The Aresan Clan is published four times a week (Tue, Wed, Fri, Sun). You can see what's been written so far collected here. All posts will be posted under the Aresan Clan label. For summaries of the events so far, visit here. See my previous serial Vampire Wares collected here.

Monday, July 18, 2011

Borders Closing

Borders is closing down. They've been in bankruptcy proceedings since February, and, after unsuccessful attempts to sell the company off, they've decided to liquidate their assets and close all their stores. The key lesson is that the world changes and even the most dominant company can be brought down by shifts in the market. Not only have people been getting more of their print books online, mostly via amazon, but they've also been buying more ebooks and fewer print books, such that ebook sales surpass print book sales (as I mentioned earlier).

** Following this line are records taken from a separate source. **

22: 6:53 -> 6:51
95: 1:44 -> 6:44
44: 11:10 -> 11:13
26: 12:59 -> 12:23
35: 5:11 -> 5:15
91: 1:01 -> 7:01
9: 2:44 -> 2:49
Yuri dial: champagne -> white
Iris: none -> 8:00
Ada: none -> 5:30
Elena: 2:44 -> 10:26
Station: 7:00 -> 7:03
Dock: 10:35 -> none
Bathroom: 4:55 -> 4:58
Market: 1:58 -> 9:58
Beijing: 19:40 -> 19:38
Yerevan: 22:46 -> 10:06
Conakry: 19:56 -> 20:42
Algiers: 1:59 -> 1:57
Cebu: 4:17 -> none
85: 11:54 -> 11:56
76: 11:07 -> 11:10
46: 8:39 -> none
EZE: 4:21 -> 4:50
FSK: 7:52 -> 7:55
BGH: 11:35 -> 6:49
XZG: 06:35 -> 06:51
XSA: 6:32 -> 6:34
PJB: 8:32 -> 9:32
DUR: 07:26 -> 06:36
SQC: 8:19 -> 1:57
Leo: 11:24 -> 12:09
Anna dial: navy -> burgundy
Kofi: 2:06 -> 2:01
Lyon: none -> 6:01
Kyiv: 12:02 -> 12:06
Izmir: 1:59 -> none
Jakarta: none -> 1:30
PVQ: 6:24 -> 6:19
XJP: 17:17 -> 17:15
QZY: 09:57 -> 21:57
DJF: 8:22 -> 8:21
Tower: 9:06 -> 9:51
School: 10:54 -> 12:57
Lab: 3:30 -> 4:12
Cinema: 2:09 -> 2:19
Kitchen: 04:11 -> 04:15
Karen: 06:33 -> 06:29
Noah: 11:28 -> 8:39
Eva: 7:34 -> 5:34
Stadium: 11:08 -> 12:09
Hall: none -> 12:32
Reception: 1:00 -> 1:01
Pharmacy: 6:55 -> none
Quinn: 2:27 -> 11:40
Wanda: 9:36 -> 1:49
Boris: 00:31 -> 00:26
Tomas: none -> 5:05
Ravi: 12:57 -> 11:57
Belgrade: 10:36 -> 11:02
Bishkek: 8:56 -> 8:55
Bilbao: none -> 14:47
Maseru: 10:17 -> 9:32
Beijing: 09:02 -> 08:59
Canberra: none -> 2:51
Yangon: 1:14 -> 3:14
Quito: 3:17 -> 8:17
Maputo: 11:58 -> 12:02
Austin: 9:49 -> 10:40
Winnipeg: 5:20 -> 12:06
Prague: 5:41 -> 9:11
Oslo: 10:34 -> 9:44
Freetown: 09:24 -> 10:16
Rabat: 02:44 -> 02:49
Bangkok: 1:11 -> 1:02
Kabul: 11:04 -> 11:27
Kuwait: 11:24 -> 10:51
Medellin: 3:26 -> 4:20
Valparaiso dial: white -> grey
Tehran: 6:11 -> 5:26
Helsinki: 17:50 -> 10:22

As with all changes there'll be some things that will be lost, just as big advantages are gained. This, not infrequently, leads to lots of, usually unnecessary, worrying among some people about that which is lost. Michael J. De La Merced and Julie Bosman write:
The news exposed one of publishers’ deepest fears: that bookstores will go the way of the record store, leaving potential customers without the experience of stumbling upon a book and making an impulse purchase. In the most grim scenario, publishers have worried that without a clear place to browse for books, consumers could turn to one of the many other forms of entertainment available and leave books behind
The loss of serendipity resulting from stumbling upon a book you haven't heard of while browsing through the stacks seems rather silly to me, since amazon has expended great effort in trying to encourage this same type of serendipity. Amazon has its "Customer Who Bought this Item Also Bought," "Bestseller Rank" and "Customers Also Bought Items by" lists as well as its user-generated "Listmania!" and "So You'd Like to..." lists, which are all very useful for finding other books you haven't heard of. All it takes is a little browsing through these links to discover totally new titles of interest

Also the lack of "clear place to browse for books" seems equally silly. Just because people can't walk through a bookstore doesn't mean they'll stop reading books. In fact, one of the reasons that Borders is failing is that people have decided they prefer browsing through an online bookstore from the convenience of their computer. The publishers make it seem like bricks and mortar bookstores have been unwillingly taken from consumers, whereas the reality is that its the consumers who have largely taken themselves out of the bookstores. People browse online. They browse on amazon. They browse on ebooks stores. They get recommendations from friends. They read book reviews online. People browse differently and thy read differently. This doesn't mean there's no demand for books anymore. Just less demand for print books.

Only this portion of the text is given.